[Items from a dataset]
§ §
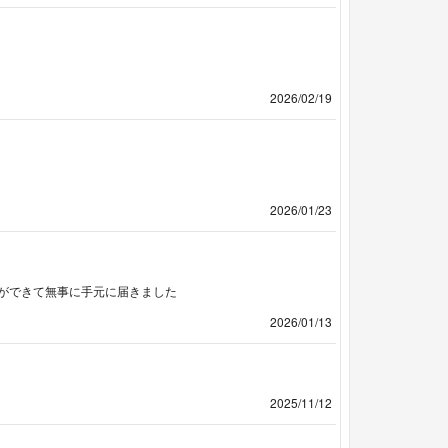
2026/02/19
2026/01/23
ができて無事に手元に届きました
2026/01/13
2025/11/12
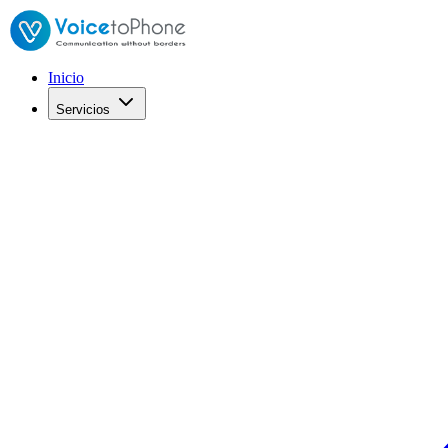
Inicio
Servicios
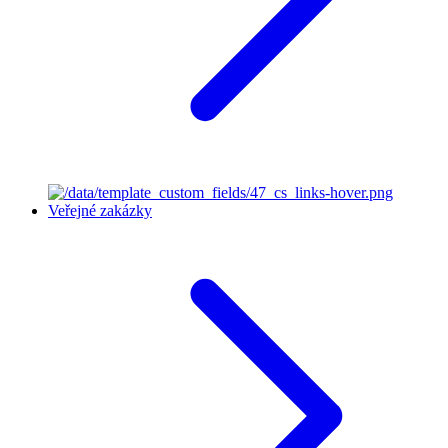
Veřejné zakázky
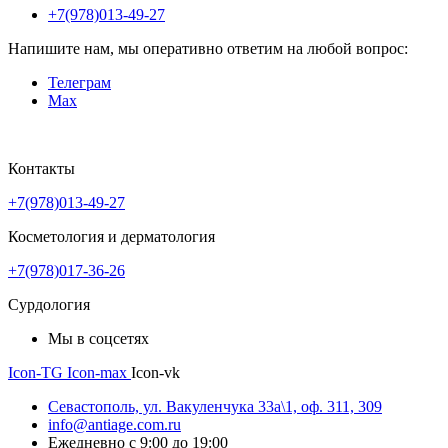
+7(978)013-49-27
Напишите нам, мы оперативно ответим на любой вопрос:
Телеграм
Max
Контакты
+7(978)013-49-27
Косметология и дерматология
+7(978)017-36-26
Сурдология
Мы в соцсетях
Icon-TG
Icon-max
Icon-vk
Севастополь, ул. Вакуленчука 33а\1, оф. 311, 309
info@antiage.com.ru
Ежедневно с 9:00 до 19:00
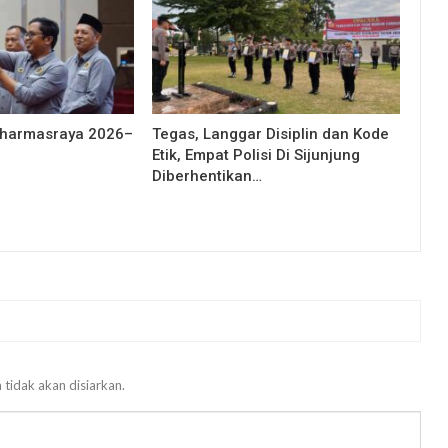
Dharmasraya 2026–
Tegas, Langgar Disiplin dan Kode
Etik, Empat Polisi Di Sijunjung
Diberhentikan…
 tidak akan disiarkan.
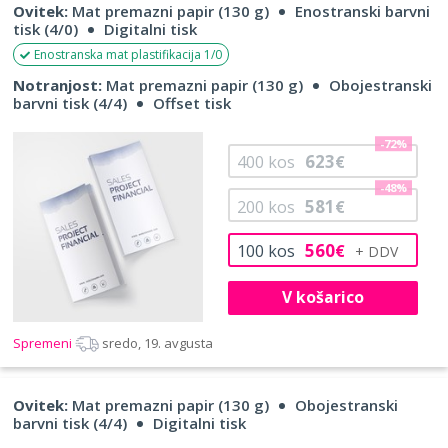
Ovitek:
Mat premazni papir (130 g)
Enostranski barvni
tisk (4/0)
Digitalni tisk
Enostranska mat plastifikacija 1/0
Notranjost:
Mat premazni papir (130 g)
Obojestranski
barvni tisk (4/4)
Offset tisk
-72%
623
400
kos
€
-48%
581
200
kos
€
560
100
kos
€
V košarico
Spremeni
sredo, 19. avgusta
Ovitek:
Mat premazni papir (130 g)
Obojestranski
barvni tisk (4/4)
Digitalni tisk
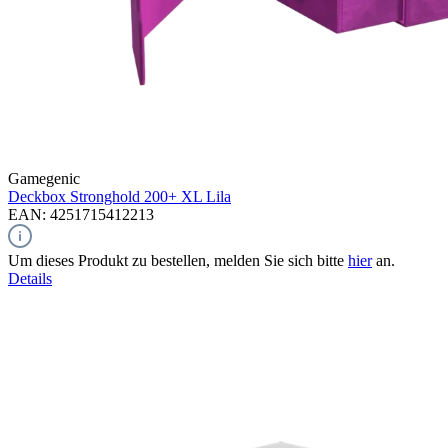
Gamegenic
Deckbox Stronghold 200+ XL
Lila
EAN: 4251715412213
Um dieses Produkt zu bestellen, melden Sie sich bitte
hier
an.
Details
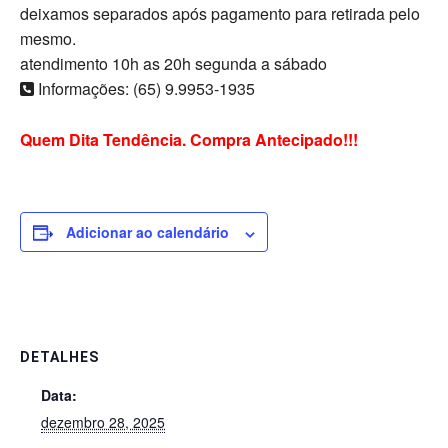
deixamos separados após pagamento para retirada pelo
mesmo.
atendimento 10h as 20h segunda a sábado
Informações: (65) 9.9953-1935
Quem Dita Tendência. Compra Antecipado!!!
Adicionar ao calendário
DETALHES
Data:
dezembro 28, 2025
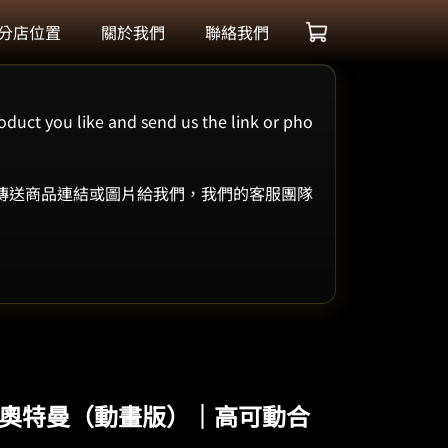
分店位置
關於我們
聯絡我們
oduct you like and send us the link or pho
 傳送商品連結或圖片給我們，我們的客服團隊
1/6 奧特曼（動畫版）｜高可動合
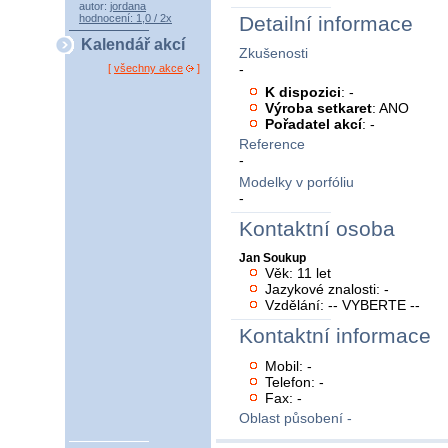
autor:
jordana
hodnocení: 1,0 / 2x
Detailní informace
Kalendář akcí
Zkušenosti
-
[
všechny akce
]
K dispozici
: -
Výroba setkaret
: ANO
Pořadatel akcí
: -
Reference
-
Modelky v porfóliu
-
Kontaktní osoba
Jan Soukup
Věk: 11 let
Jazykové znalosti: -
Vzdělání: -- VYBERTE --
Kontaktní informace
Mobil: -
Telefon: -
Fax: -
Oblast působení -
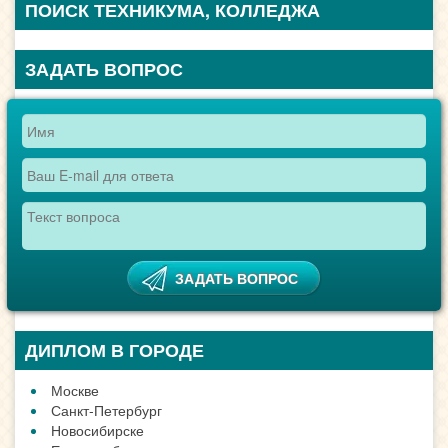
ПОИСК ТЕХНИКУМА, КОЛЛЕДЖА
ЗАДАТЬ ВОПРОС
ДИПЛОМ В ГОРОДЕ
Москве
Санкт-Петербург
Новосибирске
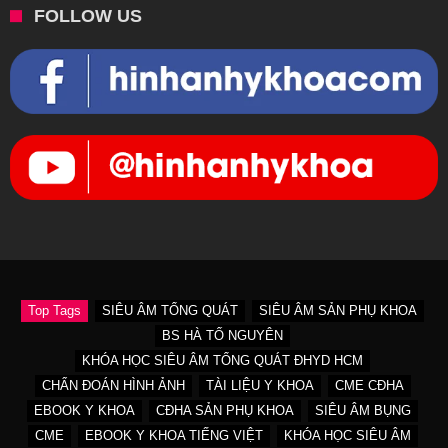
FOLLOW US
Top Tags
SIÊU ÂM TỔNG QUÁT
SIÊU ÂM SẢN PHỤ KHOA
BS HÀ TỐ NGUYÊN
KHÓA HỌC SIÊU ÂM TỔNG QUÁT ĐHYD HCM
CHẨN ĐOÁN HÌNH ẢNH
TÀI LIỆU Y KHOA
CME CĐHA
EBOOK Y KHOA
CĐHA SẢN PHỤ KHOA
SIÊU ÂM BỤNG
CME
EBOOK Y KHOA TIẾNG VIỆT
KHÓA HỌC SIÊU ÂM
§ §
WORK TO COMPLETE: Using the records above, output an exact copy without any pictures.

RESPONSE:
2026/02/19
2026/01/23
ができて無事に手元に届きました
2026/01/13
2025/11/12
Inicio
Servicios
Veřejné zakázky
+7(978)013-49-27
Напишите нам, мы оперативно ответим на любой вопрос:
Телеграм
Max
Контакты
+7(978)013-49-27
Косметология и дерматология
+7(978)017-36-26
Сурдология
Мы в соцсетях
Icon-TG
Icon-max
Icon-vk
Севастополь, ул. Вакуленчука 33а\1, оф. 311, 309
info@antiage.com.ru
Ежедневно с 9:00 до 19:00
Dharmasraya 2026–
Tegas, Langgar Disiplin dan Kode
Etik, Empat Polisi Di Sijunjung
Diberhentikan…
 tidak akan disiarkan.
Ovitek:
Mat premazni papir (130 g)
Enostranski barvni
tisk (4/0)
Digitalni tisk
Enostranska mat plastifikacija 1/0
Notranjost:
Mat premazni papir (130 g)
Obojestranski
barvni tisk (4/4)
Offset tisk
-72%
623
400
kos
€
-48%
581
200
kos
€
560
100
kos
€
V košarico
Spremeni
sredo, 19. avgusta
Ovitek:
Mat premazni papir (130 g)
Obojestranski
barvni tisk (4/4)
Digitalni tisk
Gamegenic
Deckbox Stronghold 200+ XL
Lila
EAN: 4251715412213
Um dieses Produkt zu bestellen, melden Sie sich bitte
hier
an.
Details
deixamos separados após pagamento para retirada pelo
mesmo.
atendimento 10h as 20h segunda a sábado
Informações: (65) 9.9953-1935
Quem Dita Tendência. Compra Antecipado!!!
Adicionar ao calendário
DETALHES
Data:
dezembro 28, 2025
分店位置
關於我們
聯絡我們
oduct you like and send us the link or pho
 傳送商品連結或圖片給我們，我們的客服團隊
1/6 奧特曼（動畫版）｜高可動合
autor:
jordana
hodnocení: 1,0 / 2x
Detailní informace
Kalendář akcí
Zkušenosti
-
[
všechny akce
]
K dispozici
: -
Výroba setkaret
: ANO
Pořadatel akcí
: -
Reference
-
Modelky v porfóliu
-
Kontaktní osoba
Jan Soukup
Věk: 11 let
Jazykové znalosti: -
Vzdělání: -- VYBERTE --
Kontaktní informace
Mobil: -
Telefon: -
Fax: -
Oblast působení -
ПОИСК ТЕХНИКУМА, КОЛЛЕДЖА
ЗАДАТЬ ВОПРОС
ДИПЛОМ В ГОРОДЕ
Москве
Санкт-Петербург
Новосибирске
FOLLOW US
Top Tags
SIÊU ÂM TỔNG QUÁT
SIÊU ÂM SẢN PHỤ KHOA
BS HÀ TỐ NGUYÊN
KHÓA HỌC SIÊU ÂM TỔNG QUÁT ĐHYD HCM
CHẨN ĐOÁN HÌNH ẢNH
TÀI LIỆU Y KHOA
CME CĐHA
EBOOK Y KHOA
CĐHA SẢN PHỤ KHOA
SIÊU ÂM BỤNG
CME
EBOOK Y KHOA TIẾNG VIỆT
KHÓA HỌC SIÊU ÂM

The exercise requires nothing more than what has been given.